Is mutational meltdown a threat to the mega diverse genus Begonia?

Abstract

Begonia is one of the most species-rich angiosperm genera, studied for its rapid species radiation in tropical regions, and high morphological diversity. Typical populations are isolated and many display characteristics of narrow endemism. Endemic populations are prone to inbreeding and vulnerable to anthropogenic disturbance, while being isolated and difficult to access for population size estimation. For these rare species, herbarium specimens are the most accessible material available, even though the number of specimens collected for a single population is few.

We have developed a pipeline to use genomic data recovered from a single herbarium specimen to estimate the degree of inbreeding and the demographic history of the population. This pipeline has been designed to process low-coverage ancient DNA datasets from non-model organisms and assess the inbreeding coefficient using several genomic homozygosity estimators.

The pipeline integrate several tools to manage ancient DNA (aDNA) damage patterns, duplicated genes, problematic baits, and to determine homozygosity patterns in fresh and historical specimens.

The pipeline includes mapDamage, a tool to quantify nucleotides substitution A to G or C to T in the set of data, and recalibrate the quality score of the alignment files, minimizing the bias due to aDNA patterns of damages.

Target capture baits matching multiple regions of the genome have been identified, characterised, and removed from the analysis as well to prevent subsequent incorrect variant call.

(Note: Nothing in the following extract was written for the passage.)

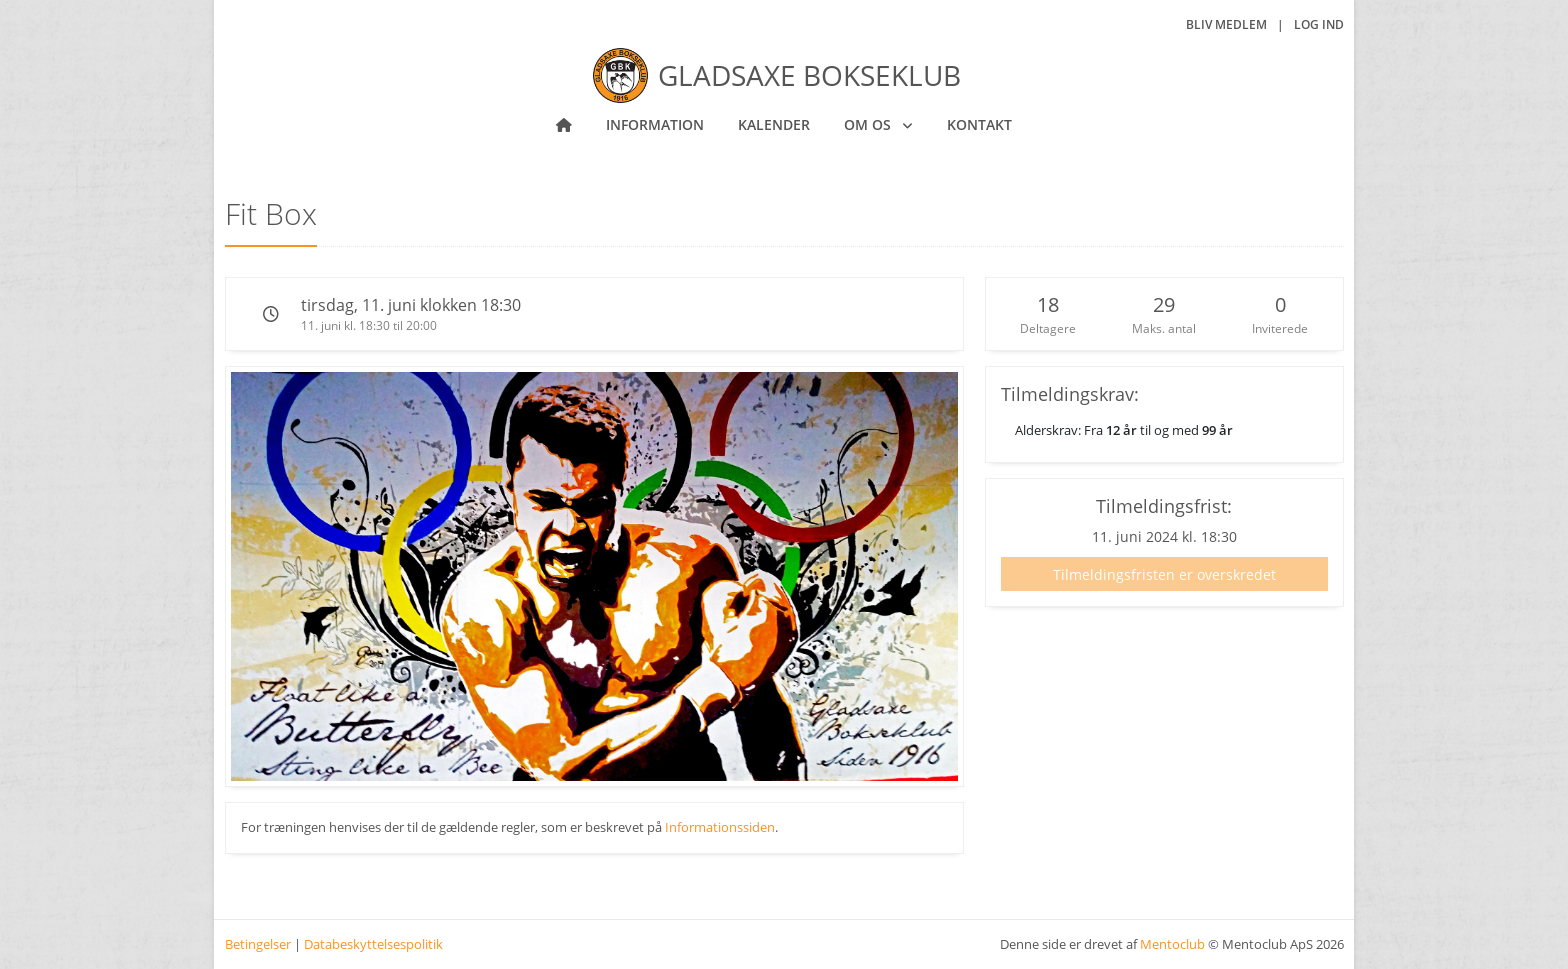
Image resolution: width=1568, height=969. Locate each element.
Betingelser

Many paralogous genes are found in Begonia genomes due to an early whole genome duplication event in the history of the genus. As this can introduce a bias in the variant calling step of the pipeline, we have implemented a step to detect baits capturing sequences from paralogous genes in our analysis. Three methods have been considered for this: deviation of the genotype frequencies expected in a mapping population, detection of a unexpected level of heterozygosity (HDplot tool), or segregating multiple contigs aligning to the same bait (pipeline HybPiper). This analysis used genome skims from a mapping population to test the approaches. The study showed low overlap between the baits detected as capturing paralogs between the three methods with only 73 detected in all of them.

Herbarium historical specimens from a single population are scarce, and at one time point considered we can expect to find a reduced number of specimens available for analysis. In a lot of cases, only a unique specimen is available and represent the whole population. Therefore, rather than using inbreeding coefficients based on alleles frequencies, we are using Runs of Homozygosity (ROH) to estimate inbreeding and need only a single sample to be measured. To be able to measure ROH with Hyb-Seq data, we needed to know what part of the genome the Begonia baits are capturing with contiguous baits. The length of genome captured by the bait set has been calculated for the four most complete Begonia genomes available to determine the length of syntenic regions which can be captured.

This was a key point to establish the last part of the pipeline to calculate the size of ROH. We used PLINK to detect and quantify ROHs from VCF files produced by variant calling. The estimators derived are the total length of ROH in the dataset (SROH), the total number of ROH in the dataset (NROH), and the frequency of ROH for each sample (FROH). The confrontation of the SROH and NROH scores on a scatter plot provide an estimation of the relative size of the population, and give clues about an admixture with another population, a bottleneck event, or consanguinity are provided by this plot. The FROH estimator is less informative but follows linearly the size of the population estimated by the NROH/SROH plot. It has been used to study the biogeography of the specimens and mapped to their phylogenetic reconstruction to investigate the patterns of homozygosity.

We have analysed two sets of target-capture data with the pipeline, one with Arabian Begonia, and the second with Begonia from Papua New Guinea. The first set is composed of 43 specimens of Arabian Begonia specimens from the Socotran archipelago including the species B. socotrana and B. samhaensis and with silica-dried and herbarium-dried historical specimens. Examination of the Hyb-Seq Socotran dataset revealed uneven coverage across the baits. This capture has been used to show the limitation of the pipeline, as phylogenetic reconstruction has not been successful beyond species level, and the ROH estimations were not significant.

The second set of target capture data included 160 samples from the New Guinea Highlands, from silica-dried and herbarium-dried historical specimens. As output of the pipeline, 10 specimens showed high homozygosity levels indicating a bottleneck in their demographic history, 3 outliers were suspected to be inbred, 60 were found to be from a large population or showing introgression, and 87 did not display homozygosity patterns significant enough and were filtered out by the pipeline. Mapping FROH metrics to the phylogeny shows a group within section Petermannia with consistently high homozygosity levels. Biogeographical analysis of the distribution of the samples did not reveal any clear relation between patterns of homozygosity and geographic location of the populations sampled. The data analysis has revealed a higher genetic diversity than expected in the Papua New Guinea Begonia collected and has given clues about the origin of the homozygosity patterns observed which seem more related to phylogenetic relationship rather than microevolution at population level.